Wednesday, August 17, 2011

Another Front in the Accreditation War

Rick Perry already has a spectacularly unpresidential gaffe to his credit, having called Ben Bernanke “almost treasonous” for even thinking about expanding the money supply. Evan McMorris-Santoro thinks he caught him in another one, offering this YouTube as evidence that Perry not only “does not believe that climate change is caused by human activity” but “stat[es] flatly that scientists drum up phony climate change data to make a buck.”

If you take a look for yourself, however, you’ll see that isn’t exactly right:



Notice that Perry didn't say, indeed visibly made a point of not saying, that the theory of man-made global warming is incorrect. He did his best to present himself as an agnostic on that score.  Instead, he principally made two points:

First, that the results of climate science are too indeterminate, and uncertainty about their validity is too high, to justify social expenditures and economic disruption of the magnitude that Cap-and-Traders are urging on us. You may disagree, but that’s not a particularly extreme position for Perry take. In fact, it’s pretty close to the default position of today’s Democratic Party, especially among a Democratic House caucus still licking its political wounds for having passed Cap-and-Trade in the last congress only to see it die without even coming to a vote in the Senate.   Politically speaking, Cap-and-Trade is water under the bridge because it exacts a short-term social cost that no one's willing to pay.

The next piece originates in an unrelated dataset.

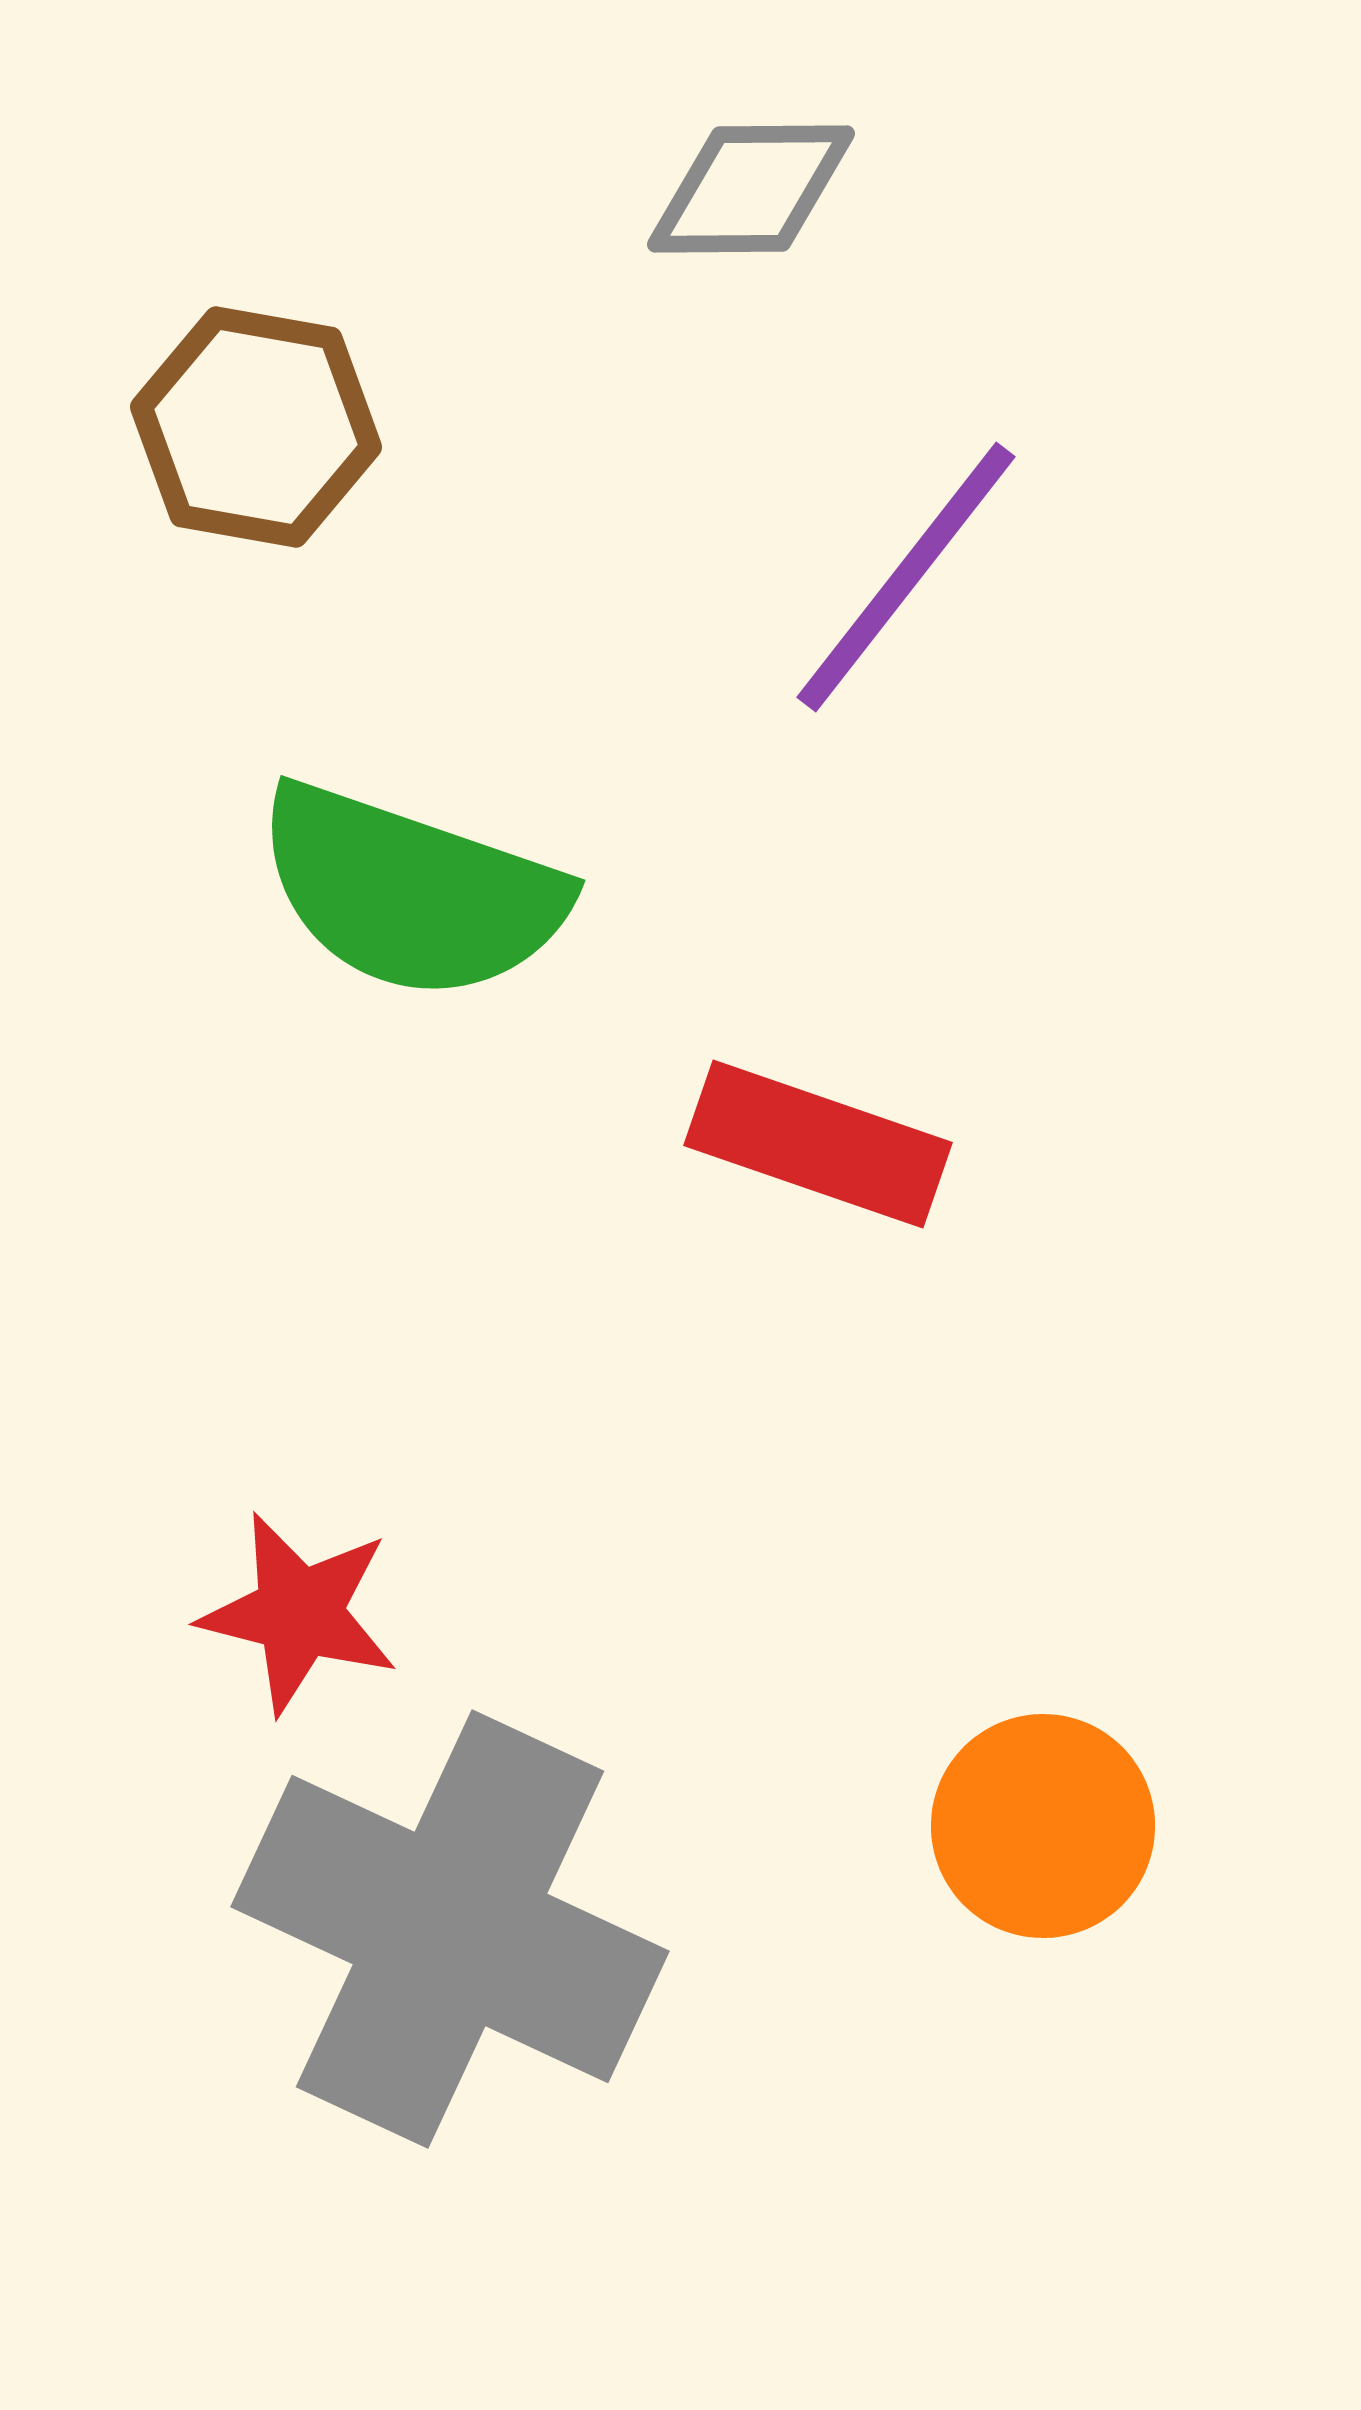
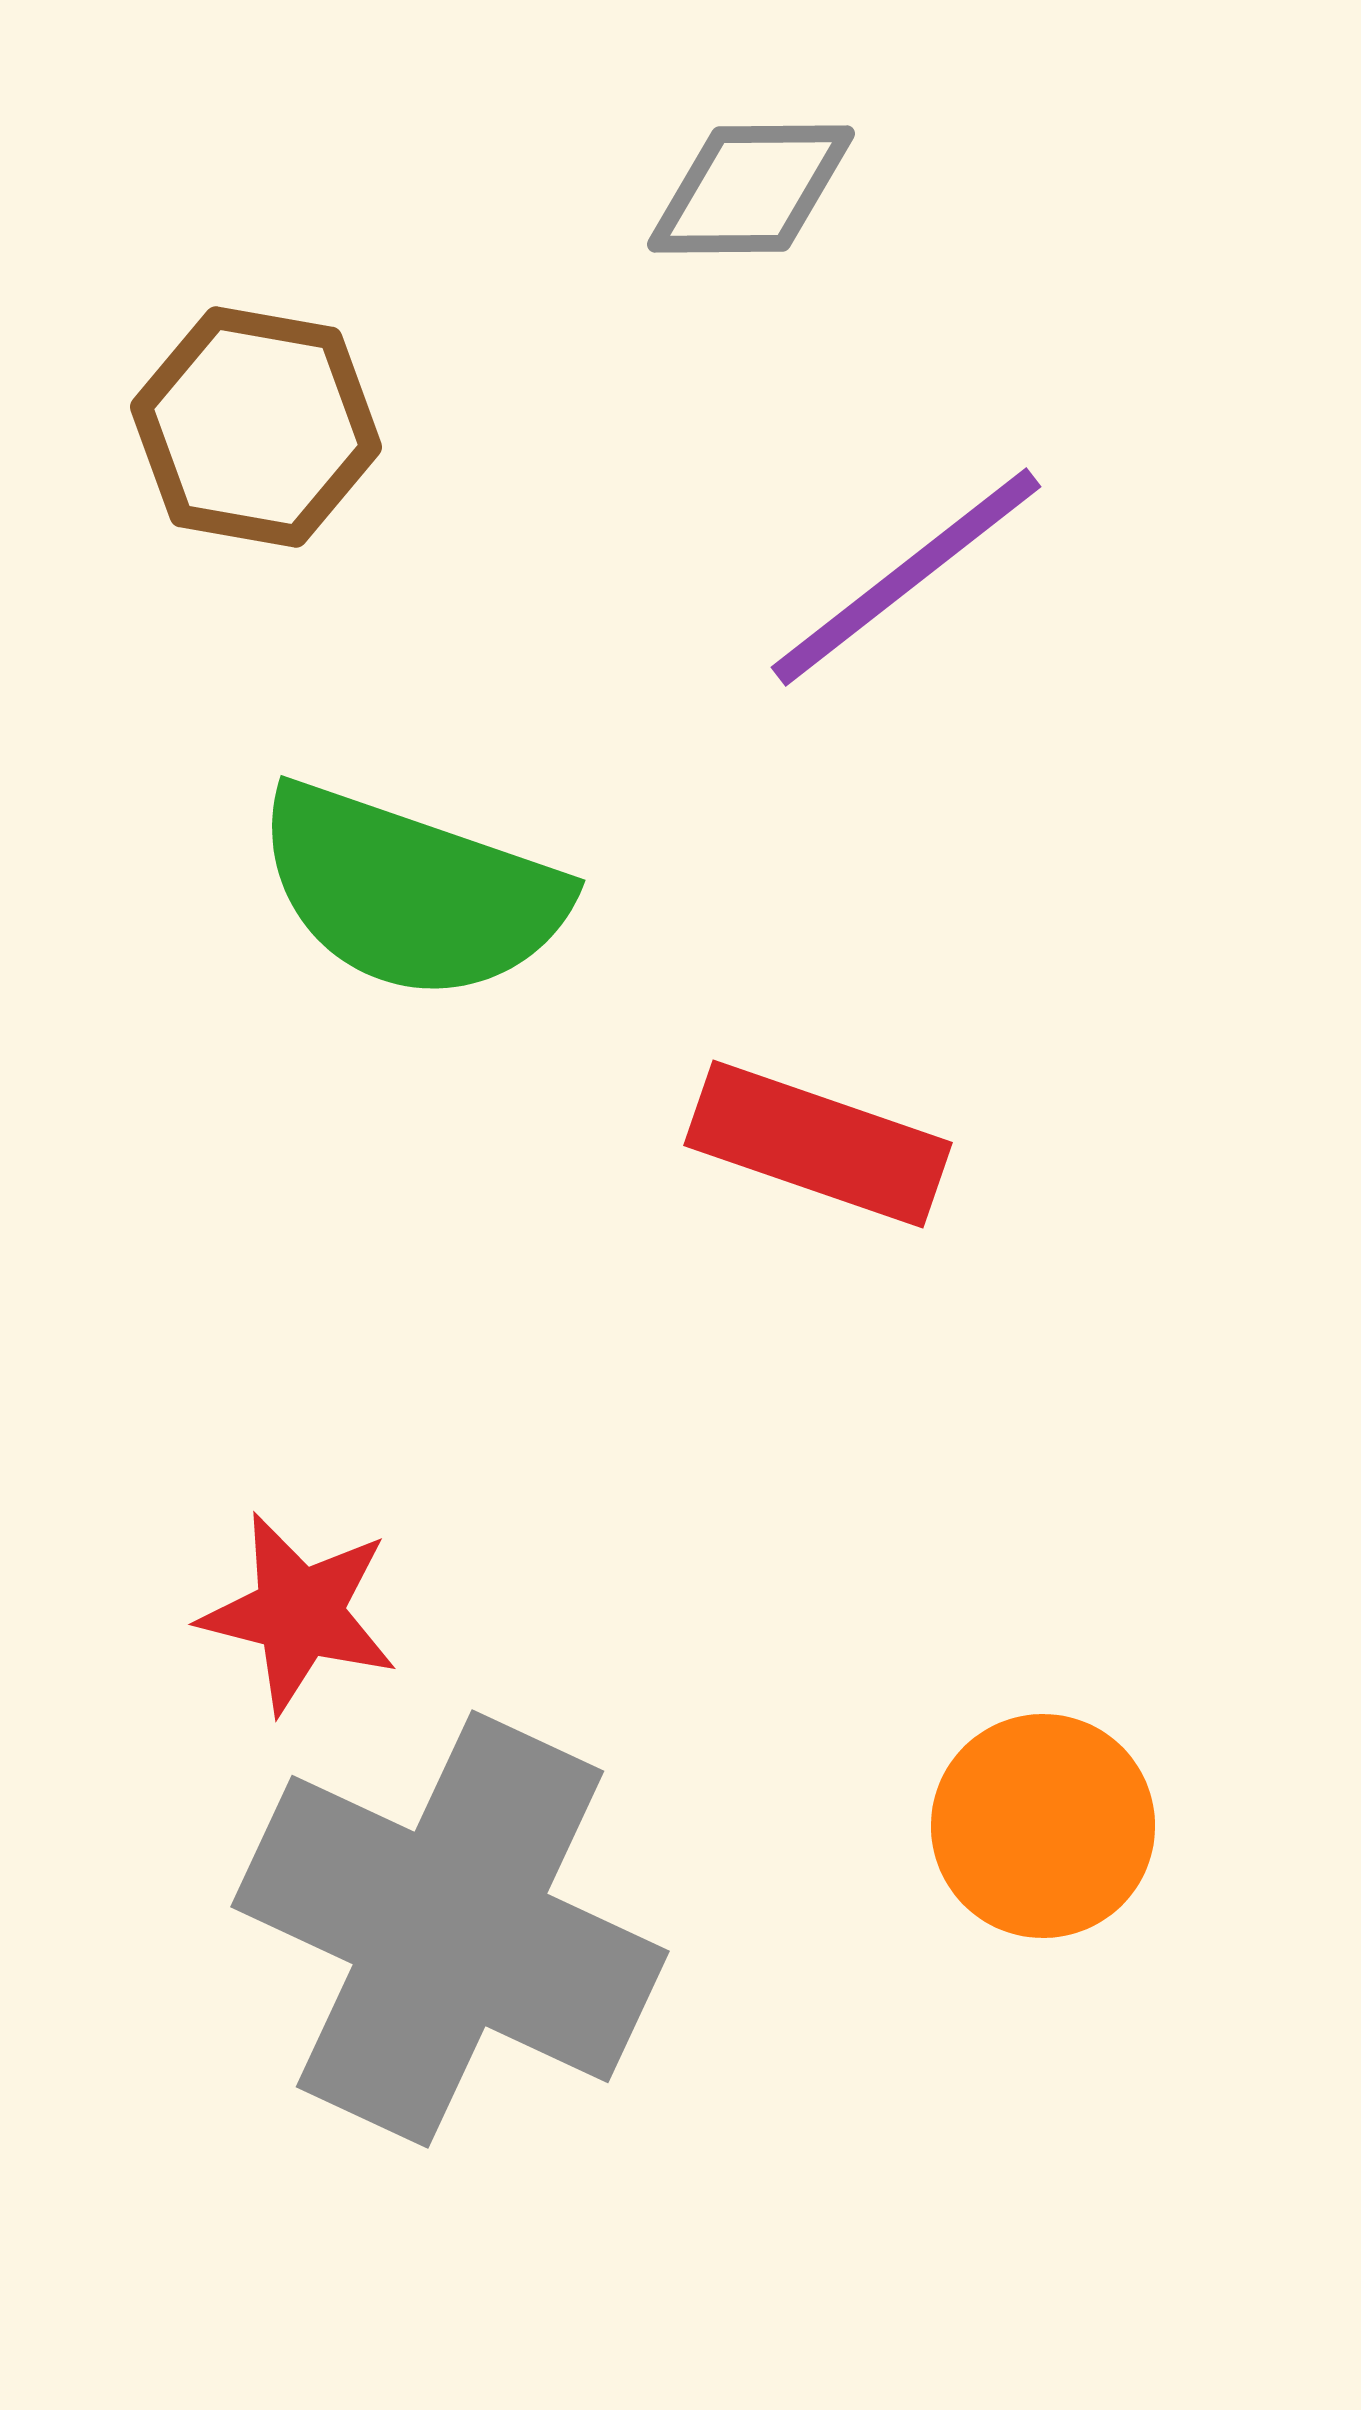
purple line: rotated 14 degrees clockwise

Second, Perry’s not so much impugning the validity of climate science as the political authority of climate scientists. Advocates of climate-control legislation usually act as though that’s a distinction without much of a difference inasmuch as, when it comes to climate-control policy, it’s obviously irrational for lay people not to defer to the consensus among accredited climate scientists. The absence of such deference in conservative circles is just the sort of thing liberals are pointing at when they complain about the “Republican war on science.”

Accredited climate scientists have gotten the liberal script. Too many of them strut around as if, being the only conscientious custodians of the planet, they’re entitled to deference, even when they’re pronouncing on highly charged political issues. The only thing that differentiates their trafficking on their scientific credentials in the political arena from undemocratic special pleading is the idea that their advice is a matter of diligently applying apolitical standards of scientific objectivity rather than dressing up their own political preferences in scientific garb.

When Perry complains that climate science has been “politicized” he’s saying that, within the profession of climate science, influence moves in the opposite direction; climate scientists' political preferences, and the incentives arising out of the way climate science is funded, are corrupting their standards of scientific objectivity.  That's another variation on a  tried-and-true conservative theme. Conservatives have been complaining for years that, having taken over professional accrediting institutions, liberals are doing their level best to turn professional credentials into political weapons.

If you ask conservatives, liberals corrupted formerly apolitical standards of academic distinction by treating liberal political correctness as a marker of intellectual seriousness within the university. They corrupted the legal profession when a special committee of the American Bar Association pronounced Judge Robert Bork, a distinguished legal academic, former  Solicitor General and a sitting D.C. Circuit judge, not highly qualified to sit on the Supreme Court. And now liberals have decided that the only responsible way to reign in out-of-control Medicare costs is to empower, and insulate from political pressure, a “Death Panel” of highly credentialed public health experts to decide what counts as sound and cost-effective medical treatment. When conservatives see an army of professionally certified climate scientists giving advice to policy makers with an embarrassingly high number of mistakes that always seem to lend specious credibility to a liberal political agenda, they think they’re just seeing more of the same.

If you ask me, liberals would be in better shape if the stopped calling conservatives stupid and started fighting back effectively in a war over accreditation that, from all appearances, they're currently losing.  Condescension isn't a battle plan.